Pull each line holding the word "кресла" from the data.

Provided entries:
=-=-=-=-=

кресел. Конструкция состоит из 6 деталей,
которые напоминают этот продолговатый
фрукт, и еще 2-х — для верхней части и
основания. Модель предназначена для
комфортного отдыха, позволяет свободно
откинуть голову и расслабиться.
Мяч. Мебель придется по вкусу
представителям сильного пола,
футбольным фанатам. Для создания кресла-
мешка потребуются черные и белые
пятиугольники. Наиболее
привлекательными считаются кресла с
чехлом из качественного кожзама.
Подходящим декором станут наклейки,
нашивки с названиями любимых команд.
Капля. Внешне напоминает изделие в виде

=-=-=-=-=

Output below:
футбольным фанатам. Для создания кресла-
привлекательными считаются кресла с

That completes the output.